(Pixel coordinate grounding data)
--- START ---

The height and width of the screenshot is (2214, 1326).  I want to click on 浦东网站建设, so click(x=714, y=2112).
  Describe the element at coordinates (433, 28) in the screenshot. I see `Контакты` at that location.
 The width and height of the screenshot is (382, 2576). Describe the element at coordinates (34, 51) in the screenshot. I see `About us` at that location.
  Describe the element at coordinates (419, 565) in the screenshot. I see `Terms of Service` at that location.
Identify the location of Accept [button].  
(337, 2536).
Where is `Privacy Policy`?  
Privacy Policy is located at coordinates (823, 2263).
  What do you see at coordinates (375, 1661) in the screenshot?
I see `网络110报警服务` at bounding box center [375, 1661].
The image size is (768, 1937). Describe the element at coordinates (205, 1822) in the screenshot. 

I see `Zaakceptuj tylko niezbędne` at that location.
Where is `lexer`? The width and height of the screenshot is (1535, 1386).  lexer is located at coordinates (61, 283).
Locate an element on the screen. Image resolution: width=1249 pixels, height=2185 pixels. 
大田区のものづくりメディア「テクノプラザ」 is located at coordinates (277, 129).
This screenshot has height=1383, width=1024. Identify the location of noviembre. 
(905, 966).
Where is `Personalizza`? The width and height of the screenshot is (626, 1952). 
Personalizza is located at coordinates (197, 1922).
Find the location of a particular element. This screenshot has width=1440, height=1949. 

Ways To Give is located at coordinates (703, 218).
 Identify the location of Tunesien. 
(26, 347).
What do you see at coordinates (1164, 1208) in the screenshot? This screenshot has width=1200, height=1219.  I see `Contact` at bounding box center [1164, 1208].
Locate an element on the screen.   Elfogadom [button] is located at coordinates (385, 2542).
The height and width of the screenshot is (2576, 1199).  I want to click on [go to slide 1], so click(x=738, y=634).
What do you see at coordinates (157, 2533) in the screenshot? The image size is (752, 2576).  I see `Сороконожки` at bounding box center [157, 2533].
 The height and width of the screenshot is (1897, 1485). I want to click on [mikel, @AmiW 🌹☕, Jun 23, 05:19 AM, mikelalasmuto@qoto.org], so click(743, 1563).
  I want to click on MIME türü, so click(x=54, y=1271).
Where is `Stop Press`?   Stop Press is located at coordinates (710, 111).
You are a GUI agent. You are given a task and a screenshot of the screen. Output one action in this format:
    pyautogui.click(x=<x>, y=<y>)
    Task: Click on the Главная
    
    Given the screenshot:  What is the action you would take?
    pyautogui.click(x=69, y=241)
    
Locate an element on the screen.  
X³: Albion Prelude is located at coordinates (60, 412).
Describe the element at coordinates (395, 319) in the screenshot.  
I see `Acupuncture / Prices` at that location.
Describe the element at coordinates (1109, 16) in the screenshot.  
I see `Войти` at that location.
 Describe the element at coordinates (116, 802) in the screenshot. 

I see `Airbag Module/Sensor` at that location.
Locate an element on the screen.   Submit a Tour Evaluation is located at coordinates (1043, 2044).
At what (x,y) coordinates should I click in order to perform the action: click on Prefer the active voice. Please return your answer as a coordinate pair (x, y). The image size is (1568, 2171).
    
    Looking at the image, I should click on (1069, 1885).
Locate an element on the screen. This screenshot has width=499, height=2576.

--- END ---

### Problem description
What is wanted is the line containing "What do you see at coordinates (157, 2533)" and every line after it through the last line of the entries, printed exactly.

### Answer to this problem
What do you see at coordinates (157, 2533) in the screenshot? The image size is (752, 2576).  I see `Сороконожки` at bounding box center [157, 2533].
 The height and width of the screenshot is (1897, 1485). I want to click on [mikel, @AmiW 🌹☕, Jun 23, 05:19 AM, mikelalasmuto@qoto.org], so click(743, 1563).
  I want to click on MIME türü, so click(x=54, y=1271).
Where is `Stop Press`?   Stop Press is located at coordinates (710, 111).
You are a GUI agent. You are given a task and a screenshot of the screen. Output one action in this format:
    pyautogui.click(x=<x>, y=<y>)
    Task: Click on the Главная
    
    Given the screenshot:  What is the action you would take?
    pyautogui.click(x=69, y=241)
    
Locate an element on the screen.  
X³: Albion Prelude is located at coordinates (60, 412).
Describe the element at coordinates (395, 319) in the screenshot.  
I see `Acupuncture / Prices` at that location.
Describe the element at coordinates (1109, 16) in the screenshot.  
I see `Войти` at that location.
 Describe the element at coordinates (116, 802) in the screenshot. 

I see `Airbag Module/Sensor` at that location.
Locate an element on the screen.   Submit a Tour Evaluation is located at coordinates (1043, 2044).
At what (x,y) coordinates should I click in order to perform the action: click on Prefer the active voice. Please return your answer as a coordinate pair (x, y). The image size is (1568, 2171).
    
    Looking at the image, I should click on (1069, 1885).
Locate an element on the screen. This screenshot has width=499, height=2576.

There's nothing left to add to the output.